The task: Copy exactly the lines that run from the top of the listing to the line containing "Meteo provincia di Torino", both ends included, and omit the pictures.

◇ ◇ ◇ ◇

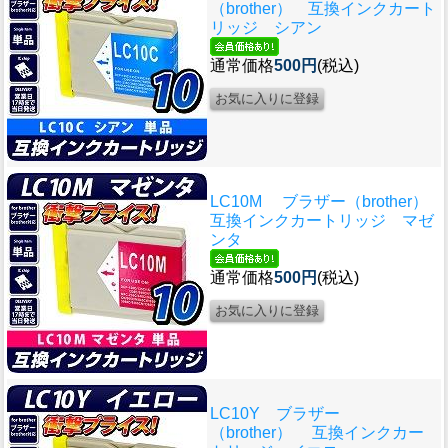
（brother） 互換インクカート
リッジ シアン
通常価格
500円
(税込)
LC10M ブラザー（brother）
互換インクカートリッジ マゼ
ンタ
通常価格
500円
(税込)
LC10Y ブラザー
（brother） 互換インクカー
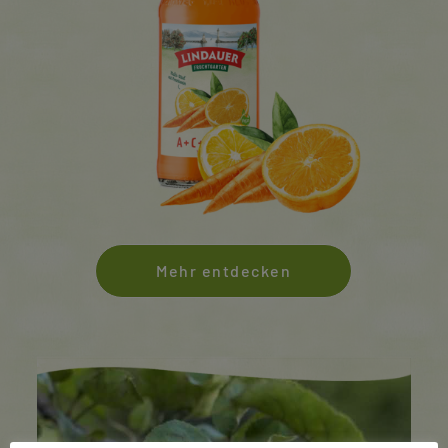
Mehr entdecken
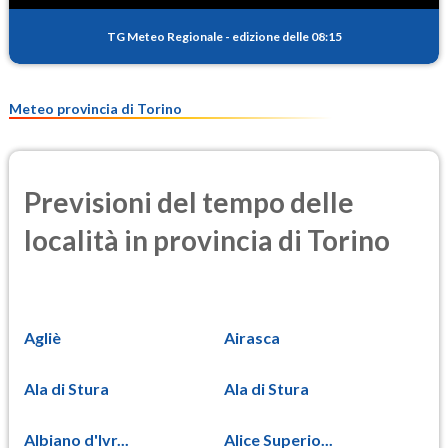
12.1
(Materia particolata)
TG Meteo Regionale
-
edizione delle 08:15
PM25
8.9
(Materia particolata)
Meteo provincia di Torino
Previsioni del tempo delle
località in provincia di Torino
Agliè
Airasca
Ala di Stura
Ala di Stura
Albiano d'Ivr...
Alice Superio...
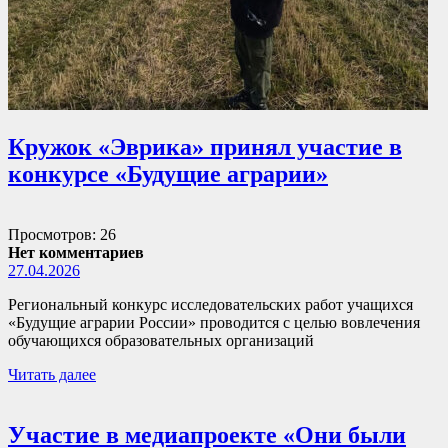
Кружок «Эврика» принял участие в
конкурсе «Будущие аграрии»
Просмотров: 26
Нет комментариев
27.04.2026
Региональный конкурс исследовательских работ учащихся
«Будущие аграрии России» проводится с целью вовлечения
обучающихся образовательных организаций
Читать далее
Участие в медиапроекте «Они были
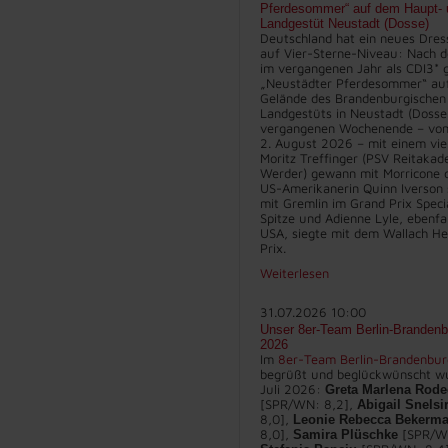
Pferdesommer“ auf dem Haupt- 
Landgestüt Neustadt (Dosse)
Deutschland hat ein neues Dres
auf Vier-Sterne-Niveau: Nach d
im vergangenen Jahr als CDI3* g
„Neustädter Pferdesommer“ au
Gelände des Brandenburgischen
Landgestüts in Neustadt (Dosse
vergangenen Wochenende – vom 
2. August 2026 – mit einem vie
Moritz Treffinger (PSV Reitakad
Werder) gewann mit Morricone d
US-Amerikanerin Quinn Iverson 
mit Gremlin im Grand Prix Specia
Spitze und Adienne Lyle, ebenfa
USA, siegte mit dem Wallach He
Prix.
Weiterlesen
31.07.2026 10:00
Unser 8er-Team Berlin-Brandenbu
2026
Im
8er-Team Berlin-Brandenbu
begrüßt und beglückwünscht w
Juli 2026:
Greta Marlena Rode
[SPR/WN: 8,2],
Abigail Snelsi
8,0],
Leonie Rebecca Bekerm
8,0],
[SPR/W
Samira Plüschke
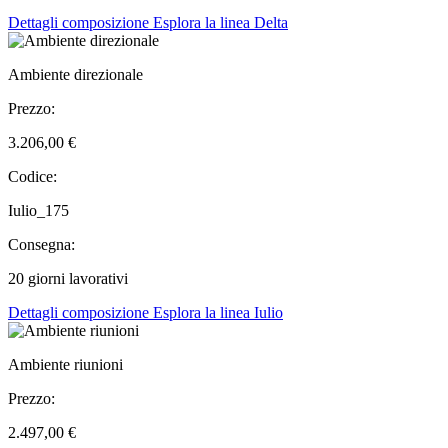
Dettagli composizione
Esplora la linea Delta
Ambiente direzionale
Prezzo:
3.206,00 €
Codice:
Iulio_175
Consegna:
20 giorni lavorativi
Dettagli composizione
Esplora la linea Iulio
Ambiente riunioni
Prezzo:
2.497,00 €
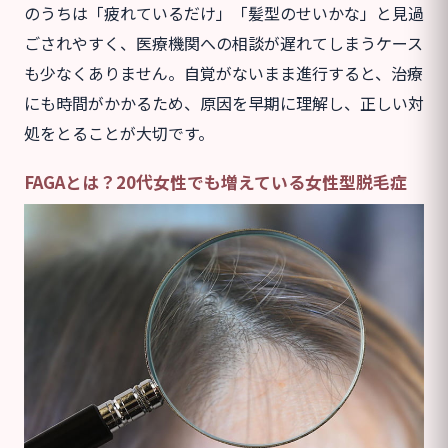
のうちは「疲れているだけ」「髪型のせいかな」と見過
ごされやすく、医療機関への相談が遅れてしまうケース
も少なくありません。自覚がないまま進行すると、治療
にも時間がかかるため、原因を早期に理解し、正しい対
処をとることが大切です。
FAGAとは？20代女性でも増えている女性型脱毛症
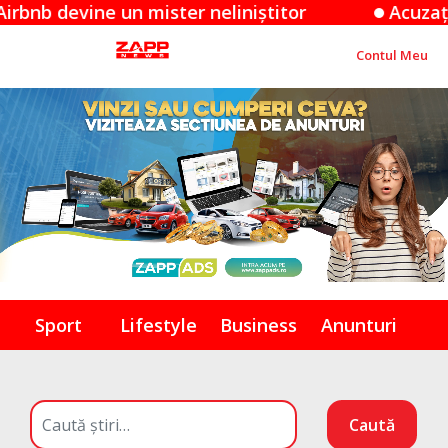
ine un mister neliniștitor
Acuzațiile Appl
Contul Meu
Sport
Lifestyle
Business
Anunturi
Caută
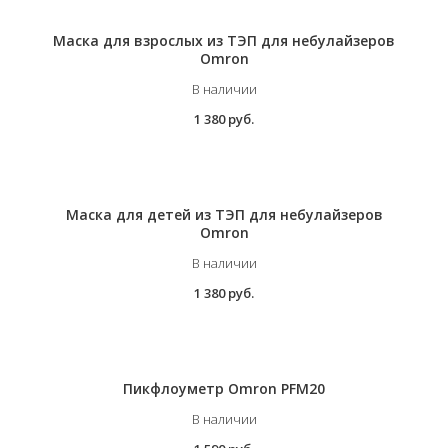
Маска для взрослых из ТЭП для небулайзеров
Omron
В наличии
1 380 руб.
Маска для детей из ТЭП для небулайзеров
Omron
В наличии
1 380 руб.
Пикфлоуметр Omron PFM20
В наличии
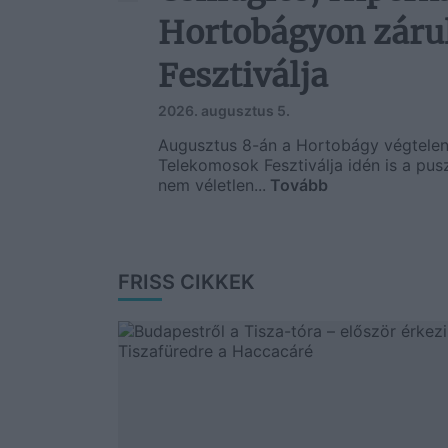
Hortobágyon záru
Fesztiválja
2026. augusztus 5.
Augusztus 8-án a Hortobágy végtelen h
Telekomosok Fesztiválja idén is a pus
nem véletlen...
Tovább
FRISS CIKKEK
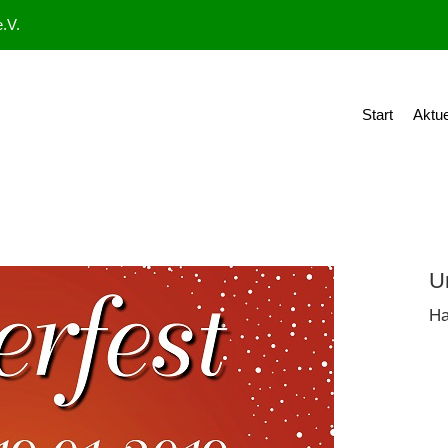
.V.
Start
Aktue
U
Ha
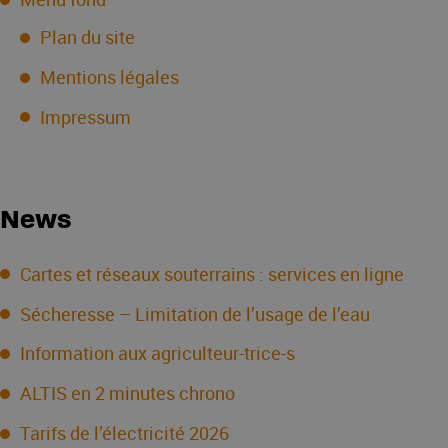
Plan du site
Mentions légales
Impressum
News
Cartes et réseaux souterrains : services en ligne
Sécheresse – Limitation de l’usage de l’eau
Information aux agriculteur-trice-s
ALTIS en 2 minutes chrono
Tarifs de l’électricité 2026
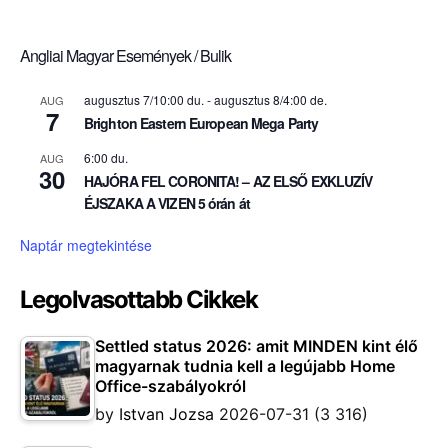
Angliai Magyar Események / Bulik
augusztus 7/10:00 du.
-
augusztus 8/4:00 de.
AUG
7
Brighton Eastern European Mega Party
6:00 du.
AUG
30
HAJÓRA FEL CORONITA! – AZ ELSŐ EXKLUZÍV
ÉJSZAKA A VIZEN 5 órán át
Naptár megtekintése
Legolvasottabb Cikkek
Settled status 2026: amit MINDEN kint élő
magyarnak tudnia kell a legújabb Home
Office-szabályokról
by
Istvan Jozsa
2026-07-31
(3 316)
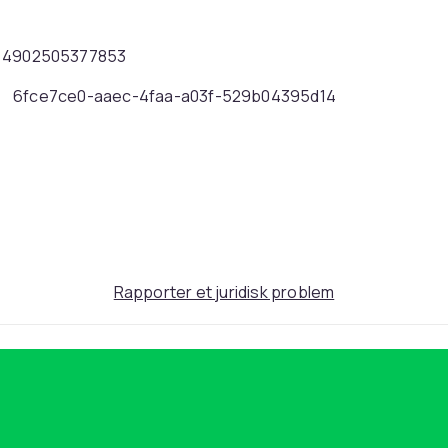
AN: 4902505377853
6fce7ce0-aaec-4faa-a03f-529b04395d14
Rapporter et juridisk problem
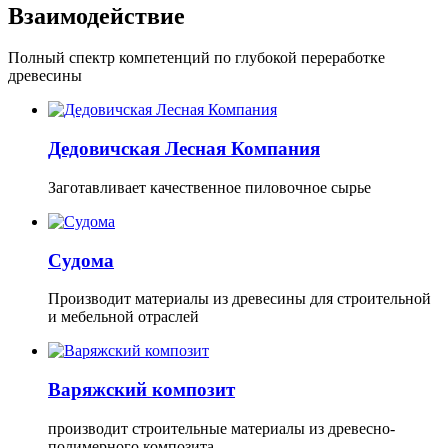
Взаимодействие
Полный спектр компетенций по глубокой переработке
древесины
Дедовичская Лесная Компания
Заготавливает качественное пиловочное сырье
Судома
Производит материалы из древесины для строительной
и мебельной отраслей
Варяжский композит
производит строительные материалы из древесно-
полимерного композита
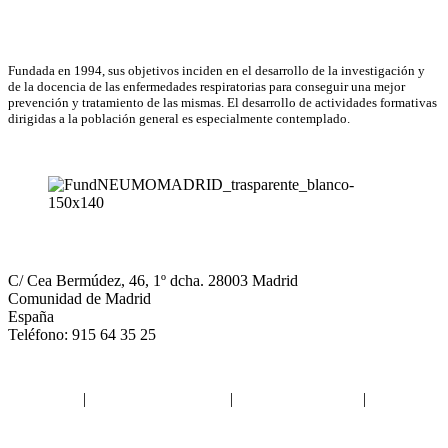
Asociación Científica
Fundada en 1994, sus objetivos inciden en el desarrollo de la investigación y
de la docencia de las enfermedades respiratorias para conseguir una mejor
prevención y tratamiento de las mismas. El desarrollo de actividades formativas
dirigidas a la población general es especialmente contemplado.
NEUMOMADRID
C/ Cea Bermúdez, 46, 1º dcha. 28003 Madrid
Comunidad de Madrid
España
Teléfono: 915 64 35 25
Aviso legal
|
Política de privacidad
|
Política de Cookies
|
Términos
y Condiciones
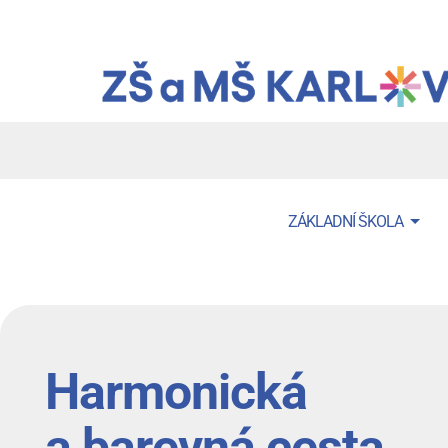
Přejít
k
hlavnímu
obsahu
Menu
ZÁKLADNÍ ŠKOLA
navigace
Harmonická
a barevná cesta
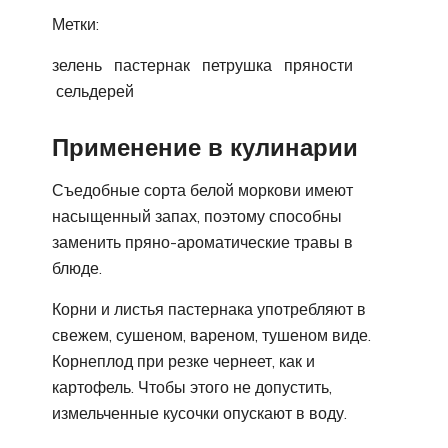
Метки:
зелень пастернак петрушка пряности
сельдерей
Применение в кулинарии
Съедобные сорта белой моркови имеют
насыщенный запах, поэтому способны
заменить пряно-ароматические травы в
блюде.
Корни и листья пастернака употребляют в
свежем, сушеном, вареном, тушеном виде.
Корнеплод при резке чернеет, как и
картофель. Чтобы этого не допустить,
измельченные кусочки опускают в воду.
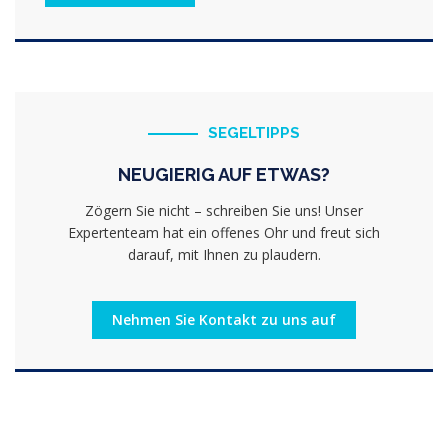
SEGELTIPPS
NEUGIERIG AUF ETWAS?
Zögern Sie nicht – schreiben Sie uns! Unser
Expertenteam hat ein offenes Ohr und freut sich
darauf, mit Ihnen zu plaudern.
Nehmen Sie Kontakt zu uns auf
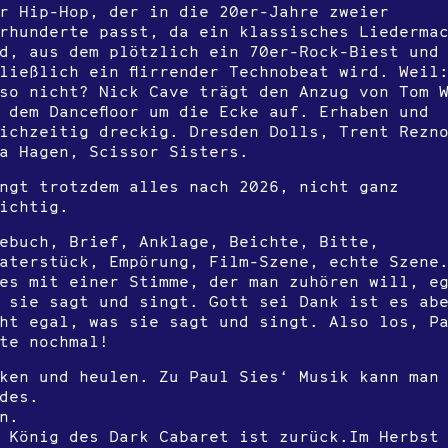
r Hip-Hop, der in die 20er-Jahre zweier
rhunderte passt, da ein klassisches Liederma
d, aus dem plötzlich ein 70er-Rock-Biest und
ließlich ein flirrender Technobeat wird. Weil
so nicht? Nick Cave trägt den Anzug von Tom 
 dem Dancefloor um die Ecke auf. Erhaben und
ichzeitig dreckig. Dresden Dolls, Trent Rezn
a Hagen, Scissor Sisters.
ngt trotzdem alles nach 2026, nicht ganz
ichtig.
ebuch, Brief, Anklage, Beichte, Bitte,
aterstück, Empörung, Film-Szene, echte Szene
es mit einer Stimme, der man zuhören will, e
 sie sagt und singt. Gott sei Dank ist es ab
ht egal, was sie sagt und singt. Also los, P
te nochmal!
ken und heulen. Zu Paul Sies‘ Musik kann man
des.
n.
 König des Dark Cabaret ist zurück.Im Herbst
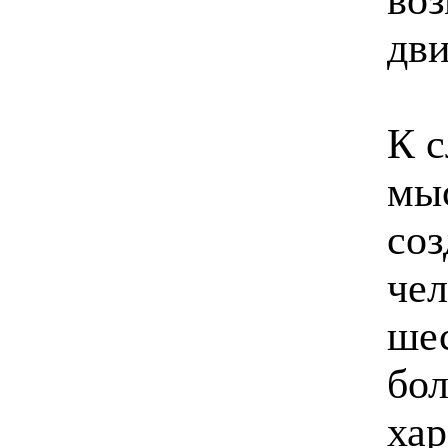
дви
К с
мыс
соз
чел
шес
бол
хар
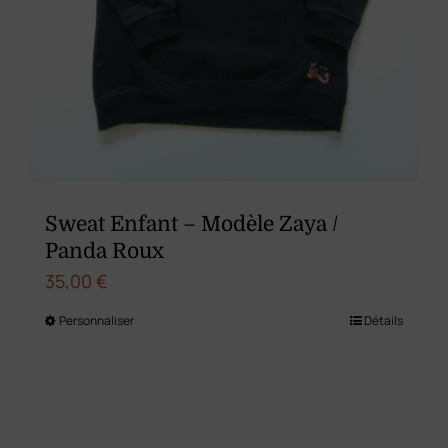
produit
Sweat Enfant – Modèle Zaya /
Panda Roux
35,00
€
Personnaliser
Détails
Ce
produit
a
plusieurs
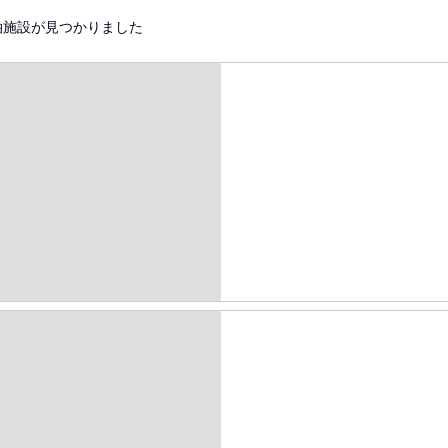
泊施設が見つかりました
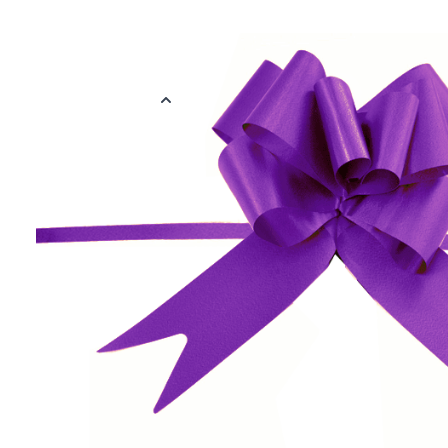
Treklint in de kleur paars voor het versieren van je bedankje o
lint is 15 x 250 mm groot in platte vorm. Eén verpakking bevat 10
Meer informatie
EAN
878891112824
Verpakt per
Verpakt per 10 
Kleur
Paars
Materiaal
Plastic
Afmetingen
15 x 250 mm
Reviews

◇ ◇ ◇ ◇

Output:
（brother） 互換インクカート
リッジ シアン
通常価格
500円
(税込)
LC10M ブラザー（brother）
互換インクカートリッジ マゼ
ンタ
通常価格
500円
(税込)
LC10Y ブラザー
（brother） 互換インクカー
Mehr entdecken
12.1
(Materia particolata)
TG Meteo Regionale
-
edizione delle 08:15
PM25
8.9
(Materia particolata)
Meteo provincia di Torino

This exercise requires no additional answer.